Depois que recebi a bolsa, o Instituto Mind and Life começou a procurar um Cientista Sênior. Eu me candidatei, consegui a vaga e trabalhei com eles por quatro anos como cientista sênior e coordenador de pesquisas. Isso me colocou em contato com pessoas incríveis como Sua Santidade o Dalai Lama, Jon Kabat-Zinn e Richard Davidson. Eu me senti como se tivesse encontrado meu nicho. Foi uma série de eventos que foram se sucedendo e que eu não tinha como frear. Tornou-se uma vocação para mim. Tive até a oportunidade de apresentar minha pesquisa ao Dalai Lama, na Clínica Mayo em Rochester, Minnesota, EUA, como parte do evento XXV Mind and Life, e ele considerou que os meus modelos eram “bem bons”. Éramos seis apresentando e representando os bolsistas Varela. Sua Santidade apontou o dedo para nós e disse, “Vocês são todos responsáveis por diminuir o sofrimento nesse mundo. Eu estarei de olho…” Ouvir isso do Dalai Lama foi bem expressivo e eu o levei à serio, e me comprometi mais  profundamente com o potencial autotransformador que essas práticas podem ter. Os campos de pesquisas em ciência contemplativa e mindfulness estão agora se tornando cada vez mais precisos, tanto no aspecto teórico e mecanicista quanto na maneira como funcionam. Precisamos entender como essas práticas funcionam e qual é a melhor forma de aplicá-las a determinados indivíduos – esse é basicamente meu programa de pesquisa para os próximos 30 anos.

Você tem uma prática pessoal de mindfulness ? Se sim, no que ela contribui para sua investigação científica?

Sim, tenho. Assim como um cardiologista pratica exercícios e tem uma boa dieta, você descobre na prática os benefícios do seu trabalho. Imagine um cardiologista que fosse obeso e não praticasse exercícios regularmente. Você poderia não confiar no engajamento que ele tem com a medicina. Como um praticante de meditação, tenho maior clareza sobre o que essas práticas fazem e tenho mais ideias para pesquisas. E isso me possibilita checar em mim mesmo se eu estou sendo dragado pelo jogo de egos da Academia. Também me permite ser mais altruísta nos meus motivos para ajudar os outros. Vejo isso como um serviço que faço para ajudar os outros.

Sem uma prática, acho que é possível manter-se objetivo no âmbito da ciência, mas você pode perder muito no que se refere às ferramentas e métodos que podem ser utilizados para investigar o que a prática de mindfulness está produzindo. Por exemplo, se você fosse um praticante, você poderia tomar um dos oito itens de auto-avaliação de mindfulness e usá-lo em seu experimento para testar se índices altos de traços de mindfulness são preditivos de melhoras na atenção. O que você poderia descobrir seria que índices elevados de traço de mindfulness podem não resultar em melhoras na atenção. Resultados como esse certamente são significativos, mas podem não demonstrar o potencial transformativo de se sentar em meditação.
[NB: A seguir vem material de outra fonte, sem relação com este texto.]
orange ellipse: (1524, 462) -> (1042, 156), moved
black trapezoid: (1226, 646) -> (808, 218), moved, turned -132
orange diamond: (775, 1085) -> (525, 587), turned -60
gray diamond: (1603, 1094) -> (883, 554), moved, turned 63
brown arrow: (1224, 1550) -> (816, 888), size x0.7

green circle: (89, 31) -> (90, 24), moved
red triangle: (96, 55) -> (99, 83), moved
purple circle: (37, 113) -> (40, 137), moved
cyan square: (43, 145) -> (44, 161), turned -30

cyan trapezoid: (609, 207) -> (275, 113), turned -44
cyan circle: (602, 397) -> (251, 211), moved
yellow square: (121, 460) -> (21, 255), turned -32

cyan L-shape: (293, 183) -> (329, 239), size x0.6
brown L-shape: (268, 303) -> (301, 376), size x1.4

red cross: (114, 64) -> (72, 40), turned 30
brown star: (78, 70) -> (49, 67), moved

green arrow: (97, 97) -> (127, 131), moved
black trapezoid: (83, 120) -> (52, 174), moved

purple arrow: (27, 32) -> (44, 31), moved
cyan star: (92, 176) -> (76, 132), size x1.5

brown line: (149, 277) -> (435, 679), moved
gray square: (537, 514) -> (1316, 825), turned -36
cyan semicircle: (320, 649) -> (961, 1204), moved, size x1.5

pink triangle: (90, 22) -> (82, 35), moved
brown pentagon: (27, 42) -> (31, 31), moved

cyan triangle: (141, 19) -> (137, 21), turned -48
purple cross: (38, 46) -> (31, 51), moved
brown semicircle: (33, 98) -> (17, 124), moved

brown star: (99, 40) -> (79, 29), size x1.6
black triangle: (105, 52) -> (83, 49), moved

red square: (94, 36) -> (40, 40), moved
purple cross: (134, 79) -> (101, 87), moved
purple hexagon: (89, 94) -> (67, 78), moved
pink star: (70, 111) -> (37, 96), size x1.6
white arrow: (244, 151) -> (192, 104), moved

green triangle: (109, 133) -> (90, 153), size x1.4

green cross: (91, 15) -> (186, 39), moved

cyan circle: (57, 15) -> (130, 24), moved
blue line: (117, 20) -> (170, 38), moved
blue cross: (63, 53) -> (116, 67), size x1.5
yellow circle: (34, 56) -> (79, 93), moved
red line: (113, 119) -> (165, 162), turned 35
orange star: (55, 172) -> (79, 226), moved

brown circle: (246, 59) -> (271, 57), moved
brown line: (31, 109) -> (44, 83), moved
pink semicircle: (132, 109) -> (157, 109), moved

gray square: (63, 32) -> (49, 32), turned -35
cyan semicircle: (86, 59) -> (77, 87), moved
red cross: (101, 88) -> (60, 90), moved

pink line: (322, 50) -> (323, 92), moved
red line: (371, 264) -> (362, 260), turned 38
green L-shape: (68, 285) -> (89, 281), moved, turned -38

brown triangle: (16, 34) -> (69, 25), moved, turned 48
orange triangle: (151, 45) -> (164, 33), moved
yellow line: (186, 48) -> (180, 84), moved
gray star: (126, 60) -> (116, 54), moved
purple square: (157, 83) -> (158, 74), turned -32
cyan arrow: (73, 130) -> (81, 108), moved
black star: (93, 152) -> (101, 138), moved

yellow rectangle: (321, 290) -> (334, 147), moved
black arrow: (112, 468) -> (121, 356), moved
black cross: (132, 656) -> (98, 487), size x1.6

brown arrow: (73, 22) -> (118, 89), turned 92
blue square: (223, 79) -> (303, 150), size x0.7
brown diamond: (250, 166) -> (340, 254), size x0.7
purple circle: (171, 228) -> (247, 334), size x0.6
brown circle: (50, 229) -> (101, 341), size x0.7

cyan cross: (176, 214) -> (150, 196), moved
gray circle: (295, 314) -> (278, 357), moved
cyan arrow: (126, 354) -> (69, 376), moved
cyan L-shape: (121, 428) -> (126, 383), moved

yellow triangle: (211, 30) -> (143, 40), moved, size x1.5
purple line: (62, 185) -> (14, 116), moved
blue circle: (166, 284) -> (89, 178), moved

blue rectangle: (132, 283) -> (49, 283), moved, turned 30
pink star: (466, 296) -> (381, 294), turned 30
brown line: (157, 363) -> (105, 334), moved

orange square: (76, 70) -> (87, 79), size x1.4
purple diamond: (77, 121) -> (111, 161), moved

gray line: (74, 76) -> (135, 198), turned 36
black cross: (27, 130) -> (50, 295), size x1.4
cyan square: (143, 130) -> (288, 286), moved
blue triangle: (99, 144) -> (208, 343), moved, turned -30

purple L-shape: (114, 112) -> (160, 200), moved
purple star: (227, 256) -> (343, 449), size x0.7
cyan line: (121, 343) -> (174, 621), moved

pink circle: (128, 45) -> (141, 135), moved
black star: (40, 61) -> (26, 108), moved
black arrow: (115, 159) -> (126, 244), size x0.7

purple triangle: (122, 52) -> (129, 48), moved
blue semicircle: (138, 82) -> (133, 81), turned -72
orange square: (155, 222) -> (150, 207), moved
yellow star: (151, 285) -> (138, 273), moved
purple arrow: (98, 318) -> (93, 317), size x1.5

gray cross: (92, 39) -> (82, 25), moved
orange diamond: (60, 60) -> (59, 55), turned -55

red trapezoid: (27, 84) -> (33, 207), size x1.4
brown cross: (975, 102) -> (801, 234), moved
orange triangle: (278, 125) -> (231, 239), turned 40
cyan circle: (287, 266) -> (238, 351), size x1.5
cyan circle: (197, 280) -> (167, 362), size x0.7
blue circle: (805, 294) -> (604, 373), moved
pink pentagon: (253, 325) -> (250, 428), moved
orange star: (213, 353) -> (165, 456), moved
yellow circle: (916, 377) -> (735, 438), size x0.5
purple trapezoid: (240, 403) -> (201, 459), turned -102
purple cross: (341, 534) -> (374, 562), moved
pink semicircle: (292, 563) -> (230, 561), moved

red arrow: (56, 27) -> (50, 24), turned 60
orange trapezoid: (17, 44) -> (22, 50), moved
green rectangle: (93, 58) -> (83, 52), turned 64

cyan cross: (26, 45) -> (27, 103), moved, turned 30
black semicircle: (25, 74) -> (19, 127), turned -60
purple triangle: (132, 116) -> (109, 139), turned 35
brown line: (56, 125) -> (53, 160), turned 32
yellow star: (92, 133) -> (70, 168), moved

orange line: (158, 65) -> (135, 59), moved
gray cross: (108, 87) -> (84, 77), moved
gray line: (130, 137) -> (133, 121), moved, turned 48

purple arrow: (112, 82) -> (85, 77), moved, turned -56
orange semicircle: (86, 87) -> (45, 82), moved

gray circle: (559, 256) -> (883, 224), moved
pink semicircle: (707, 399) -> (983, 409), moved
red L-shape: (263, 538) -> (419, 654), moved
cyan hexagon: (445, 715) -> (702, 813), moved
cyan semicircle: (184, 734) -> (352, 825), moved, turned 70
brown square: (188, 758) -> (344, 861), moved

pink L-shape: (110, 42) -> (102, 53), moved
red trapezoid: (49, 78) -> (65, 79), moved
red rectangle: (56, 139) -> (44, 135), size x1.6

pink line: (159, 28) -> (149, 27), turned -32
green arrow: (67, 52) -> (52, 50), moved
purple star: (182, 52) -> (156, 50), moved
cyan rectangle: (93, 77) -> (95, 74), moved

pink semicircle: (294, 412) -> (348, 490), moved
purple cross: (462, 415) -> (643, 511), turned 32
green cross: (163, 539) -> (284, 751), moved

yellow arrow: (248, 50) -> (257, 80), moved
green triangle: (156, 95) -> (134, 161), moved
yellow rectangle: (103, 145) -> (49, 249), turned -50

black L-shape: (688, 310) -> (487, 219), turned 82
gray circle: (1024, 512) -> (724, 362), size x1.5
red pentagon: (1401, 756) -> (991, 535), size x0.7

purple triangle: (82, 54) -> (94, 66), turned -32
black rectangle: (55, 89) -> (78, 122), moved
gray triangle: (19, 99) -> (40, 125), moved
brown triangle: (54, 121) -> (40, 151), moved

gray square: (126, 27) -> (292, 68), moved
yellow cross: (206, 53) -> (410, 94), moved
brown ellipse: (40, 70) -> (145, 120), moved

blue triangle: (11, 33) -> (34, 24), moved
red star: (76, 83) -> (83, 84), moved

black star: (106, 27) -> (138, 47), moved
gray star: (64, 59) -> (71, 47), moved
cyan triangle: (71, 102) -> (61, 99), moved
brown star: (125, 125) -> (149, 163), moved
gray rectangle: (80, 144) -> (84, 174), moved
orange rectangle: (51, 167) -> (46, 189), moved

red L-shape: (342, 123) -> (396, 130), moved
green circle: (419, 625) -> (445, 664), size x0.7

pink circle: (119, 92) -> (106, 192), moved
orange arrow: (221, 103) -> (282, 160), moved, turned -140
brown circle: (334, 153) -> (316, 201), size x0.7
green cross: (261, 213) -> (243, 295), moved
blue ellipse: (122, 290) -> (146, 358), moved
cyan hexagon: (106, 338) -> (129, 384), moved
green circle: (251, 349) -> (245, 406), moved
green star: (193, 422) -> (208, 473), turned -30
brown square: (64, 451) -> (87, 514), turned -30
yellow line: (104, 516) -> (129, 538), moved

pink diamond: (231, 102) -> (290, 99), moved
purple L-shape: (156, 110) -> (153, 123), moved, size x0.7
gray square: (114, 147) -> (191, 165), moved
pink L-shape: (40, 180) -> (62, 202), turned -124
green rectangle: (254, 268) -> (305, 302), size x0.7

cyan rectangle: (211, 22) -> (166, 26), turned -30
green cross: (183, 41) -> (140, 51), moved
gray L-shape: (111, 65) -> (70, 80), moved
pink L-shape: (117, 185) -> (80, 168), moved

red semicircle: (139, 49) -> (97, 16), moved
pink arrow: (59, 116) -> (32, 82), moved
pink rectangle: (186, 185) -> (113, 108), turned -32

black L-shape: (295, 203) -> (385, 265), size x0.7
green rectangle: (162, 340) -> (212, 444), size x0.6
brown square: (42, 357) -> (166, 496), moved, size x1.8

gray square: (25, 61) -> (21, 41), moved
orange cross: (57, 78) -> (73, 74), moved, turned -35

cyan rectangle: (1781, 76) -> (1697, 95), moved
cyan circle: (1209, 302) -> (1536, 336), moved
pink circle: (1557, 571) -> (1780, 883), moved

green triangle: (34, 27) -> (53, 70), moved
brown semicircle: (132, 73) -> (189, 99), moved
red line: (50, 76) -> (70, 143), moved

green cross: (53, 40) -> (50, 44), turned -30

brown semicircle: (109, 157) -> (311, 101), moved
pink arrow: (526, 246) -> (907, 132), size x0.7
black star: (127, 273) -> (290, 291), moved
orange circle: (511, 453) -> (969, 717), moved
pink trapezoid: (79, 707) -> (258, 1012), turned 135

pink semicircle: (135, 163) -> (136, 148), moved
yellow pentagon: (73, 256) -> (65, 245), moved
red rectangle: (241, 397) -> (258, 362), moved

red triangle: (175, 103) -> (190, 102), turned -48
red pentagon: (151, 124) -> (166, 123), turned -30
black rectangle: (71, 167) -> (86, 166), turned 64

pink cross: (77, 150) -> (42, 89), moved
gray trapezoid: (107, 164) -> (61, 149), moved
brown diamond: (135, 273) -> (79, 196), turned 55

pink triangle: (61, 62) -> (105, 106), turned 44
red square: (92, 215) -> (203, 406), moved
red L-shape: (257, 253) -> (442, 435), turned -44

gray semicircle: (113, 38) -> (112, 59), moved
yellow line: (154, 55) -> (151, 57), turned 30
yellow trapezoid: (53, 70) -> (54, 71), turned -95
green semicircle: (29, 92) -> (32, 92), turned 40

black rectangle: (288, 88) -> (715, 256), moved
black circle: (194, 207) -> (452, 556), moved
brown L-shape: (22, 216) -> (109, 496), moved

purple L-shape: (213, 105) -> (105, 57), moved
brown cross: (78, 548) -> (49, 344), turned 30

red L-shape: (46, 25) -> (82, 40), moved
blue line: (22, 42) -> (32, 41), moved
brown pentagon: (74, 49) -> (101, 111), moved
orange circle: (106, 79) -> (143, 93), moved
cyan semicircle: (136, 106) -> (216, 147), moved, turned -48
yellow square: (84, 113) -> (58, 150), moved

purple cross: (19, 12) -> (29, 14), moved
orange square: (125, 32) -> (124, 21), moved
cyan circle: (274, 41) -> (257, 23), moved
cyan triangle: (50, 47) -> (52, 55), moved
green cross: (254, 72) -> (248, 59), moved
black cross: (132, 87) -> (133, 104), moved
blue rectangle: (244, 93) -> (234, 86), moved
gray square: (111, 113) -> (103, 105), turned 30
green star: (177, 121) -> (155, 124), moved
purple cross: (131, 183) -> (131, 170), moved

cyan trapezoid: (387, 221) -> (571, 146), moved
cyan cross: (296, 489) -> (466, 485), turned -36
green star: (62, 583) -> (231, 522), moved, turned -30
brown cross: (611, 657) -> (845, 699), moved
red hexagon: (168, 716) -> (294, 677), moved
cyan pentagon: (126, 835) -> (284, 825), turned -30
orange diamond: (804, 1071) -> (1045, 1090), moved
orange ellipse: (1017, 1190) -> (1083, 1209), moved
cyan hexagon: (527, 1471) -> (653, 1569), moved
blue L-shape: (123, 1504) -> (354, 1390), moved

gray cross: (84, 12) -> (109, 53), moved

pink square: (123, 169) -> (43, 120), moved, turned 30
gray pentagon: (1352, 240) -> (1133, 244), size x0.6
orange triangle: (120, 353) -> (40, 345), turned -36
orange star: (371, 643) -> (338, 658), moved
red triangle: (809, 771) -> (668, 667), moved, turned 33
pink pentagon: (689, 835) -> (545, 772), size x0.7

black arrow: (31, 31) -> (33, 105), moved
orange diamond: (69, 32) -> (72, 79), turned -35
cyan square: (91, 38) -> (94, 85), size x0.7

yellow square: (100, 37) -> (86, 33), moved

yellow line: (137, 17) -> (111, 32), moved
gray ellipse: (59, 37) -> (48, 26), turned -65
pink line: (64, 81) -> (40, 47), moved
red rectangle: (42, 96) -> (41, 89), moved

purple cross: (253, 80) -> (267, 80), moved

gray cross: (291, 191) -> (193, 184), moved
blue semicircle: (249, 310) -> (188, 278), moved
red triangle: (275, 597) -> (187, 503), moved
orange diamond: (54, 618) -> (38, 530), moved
“Quando estamos falamos sobre o porquê de fazermos essas práticas, não é para simplesmente sentar em um canto com os olhos fechados. Trata-se de criar um senso mais profundo de conexão. Toda a ideia por trás das práticas contemplativas é nos levar introspectivamente a um estilo de processo cognitivo que permite que nos engajemos em um tipo de ação profundamente significativa que é benéfica para nós mesmos e para os outros.”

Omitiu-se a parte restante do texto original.